Keck was called to the bar of the Inner Temple in 1659, and was elected a bencher (a member of the governing body) in 1677. He developed a flourishing chancery practice. During the Popish Plot, he acted as counsel for William Howard, 1st Viscount Stafford, who was executed for treason in 1680, and made something of a name for himself in cases before the House of Lords. He published, anonymously, a series of law reports in 1697.

On 4 March 1689, he was named a Commissioner of the Great Seal with Sir John Maynard and Serjeant Rawlinson by the new King William III – these commissioners replaced the notorious Judge Jeffreys as Lord Chancellor, who fled as James II left the country. Knighted the next day, Keck held office till 14 May 1690: his decision to step down was described as a great act of self-denial.
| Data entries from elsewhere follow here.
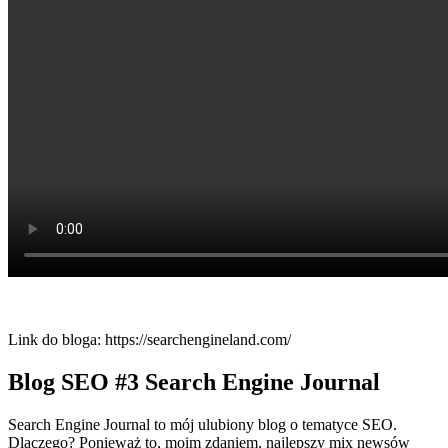
Link do bloga: https://searchengineland.com/
Blog SEO
#3 Search Engine Journal
Search Engine Journal to mój ulubiony blog o tematyce SEO.
Dlaczego? Ponieważ to, moim zdaniem, najlepszy mix newsów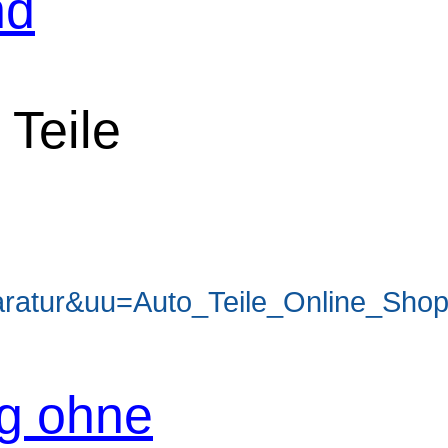
nd
 Teile
ratur&uu=Auto_Teile_Online_Sho
og ohne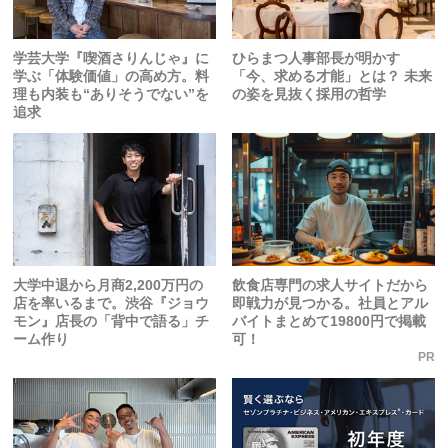
学芸大学『喫酒さりんじゃ』に
ひらまつ人事部長が明かす
学ぶ「体験価値」の高め方。料
「今、求める才能」とは？ 未来
理も内装も“ありそうでない”を
の姿を見抜く採用の哲学
追求
大学中退から月商2,200万円の
飲食店専門の求人サイトだから
店を率いるまで。渋谷『ジョウ
即戦力が見つかる。社員とアル
モン』店長の「背中で語る」チ
バイトまとめて19800円で掲載
ーム作り
可！
PR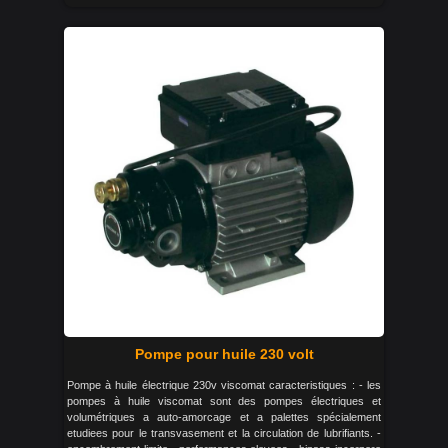
Pompe pour huile 230 volt
Pompe à huile électrique 230v viscomat caracteristiques : - les
pompes à huile viscomat sont des pompes électriques et
volumétriques a auto-amorcage et a palettes spécialement
etudiees pour le transvasement et la circulation de lubrifiants. -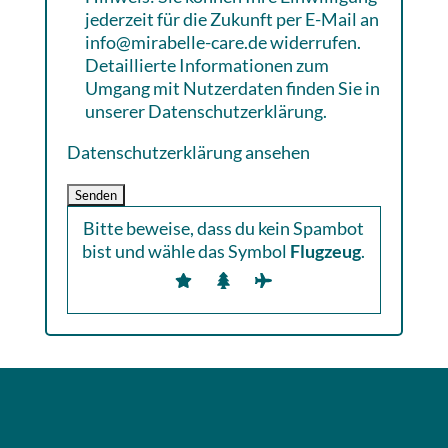
jederzeit für die Zukunft per E-Mail an
info@mirabelle-care.de widerrufen.
Detaillierte Informationen zum
Umgang mit Nutzerdaten finden Sie in
unserer Datenschutzerklärung.
Datenschutzerklärung ansehen
Bitte beweise, dass du kein Spambot
bist und wähle das Symbol
Flugzeug
.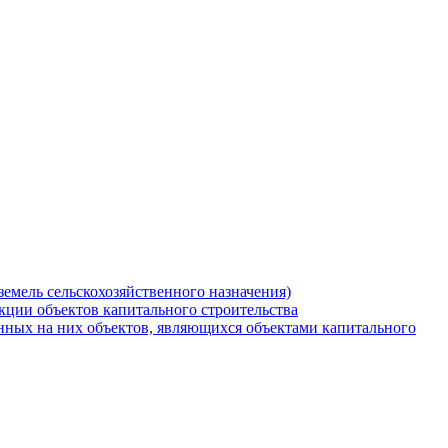
земель сельскохозяйственного назначения)
кции объектов капитального строительства
нных на них объектов, являющихся объектами капитального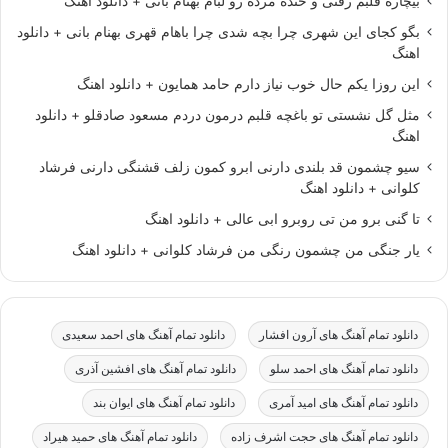
بیچاره قلبم رفتی و خنده مرده رو لبام بهنام بانی + دانلود اهنگ
بگو کجای این شهری چرا بچه شدی چرا باهام قهری بهنام بانی + دانلود
اهنگ
این روزا یکم حال خوب نیاز دارم حامد همایون + دانلود اهنگ
مثل گل نشستی تو باغچه قلبم درمون دردم مسعود صادقلو + دانلود
اهنگ
سیو چشمون قد بلندی دارنی ابرو کمون زلف قشنگی دارنی فرشاد
کلوانی + دانلود اهنگ
تا گنی برو من تی روبرو ابی عالی + دانلود اهنگ
یار جنگی من چشمون رنگی من فرشاد کلوانی + دانلود اهنگ
دانلود تمام آهنگ های آرون افشار
دانلود تمام آهنگ های احمد سعیدی
دانلود تمام آهنگ های احمد سلو
دانلود تمام آهنگ های افشین آذری
دانلود تمام آهنگ های امید آمری
دانلود تمام آهنگ های ایوان بند
دانلود تمام آهنگ های حجت اشرف زاده
دانلود تمام آهنگ های حمید هیراد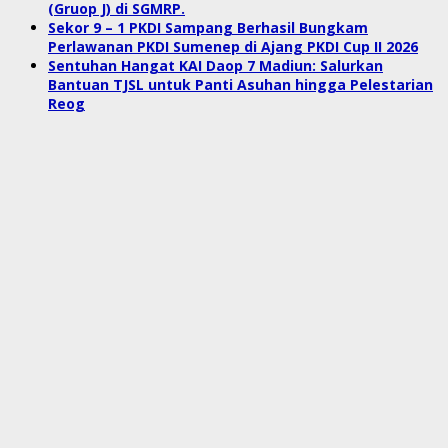
(Gruop J) di SGMRP.
Sekor 9 – 1 PKDI Sampang Berhasil Bungkam
Perlawanan PKDI Sumenep di Ajang PKDI Cup II 2026
Sentuhan Hangat KAI Daop 7 Madiun: Salurkan
Bantuan TJSL untuk Panti Asuhan hingga Pelestarian
Reog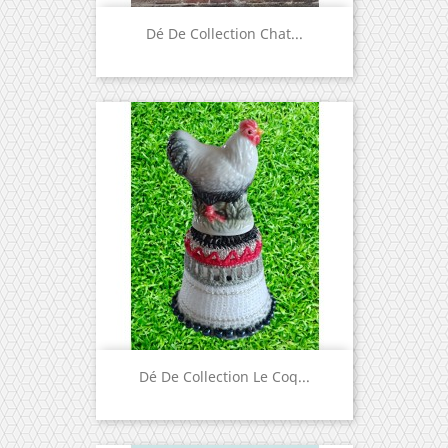
Dé De Collection Chat...
Dé De Collection Le Coq...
He also served as MP for Tiverton from 1691. Despite being almost crippled by gout, he played a keen part in its debates, but he developed a very poor opinion of the House of Commons, calling it "a bear garden", poorly attended, and with most of the MPs who did attend being drunk or asleep. He did not stand for election in 1695, probably due to his failing health.

Reputation
Roger North wrote that Keck was by inclination a republican but would settle in default of a republic for a limited monarchy. He described him in character as  "a polite, merry genius", apart from a certain "hardness" caused by his chronic gout.

Personal life

On 11 June 1660, Keck married Mary Thorne, daughter of Francis Thorne. He died a very rich man, although he had to provide for one son and no less than nine daughters, including:

 Francis Keck (d. 1728), who married Jane Dunch.
 Catherine Keck, who married the Hon. Ferdinando Tracy (d. 1682) in 1680. Tracy, a younger son of John Tracy, 3rd Viscount Tracy. After his death in 1682, she married Edward Chute, who inherited the famous country house The Vyne, Hampshire.
 Mary Keck, who married Thomas Vernon of Hanbury Hall, MP for Worcestershire, in 1680.
 Elizabeth Keck (d. 1699), who married Richard Freeman, a barrister who ended his career as Lord Chancellor of Ireland.
 Ann Keck, who married Richard Whitehead.
 Margaret Keck, who married Thomas Barber.
 Maria Keck, who married Edward Cressenor.
 Winifred Keck (d. 1740), who married John Nicholl of Colney Hatch.

Keck died in his house in Bell Yard, Chancery Lane, off the Strand in December 1695. He left property in Drury Lane, Fulham, Hampstead, Gloucestershire and Wiltshire to his only son Francis, with provision to lay out £29,000 on further purchases of lands for him.

Descendants
Through his only son Francis, he was grandfather to Martha Keck (wife of David James), mother of Anthony James (later Keck) (who married Anne Busby of Beaumont), himself the father of Anthony James Keck who was also a politician for Lancashire and Leicestershire. His great-grandson was George Anthony Legh Keck of Bank Hall who was also an MP for Leicestershire.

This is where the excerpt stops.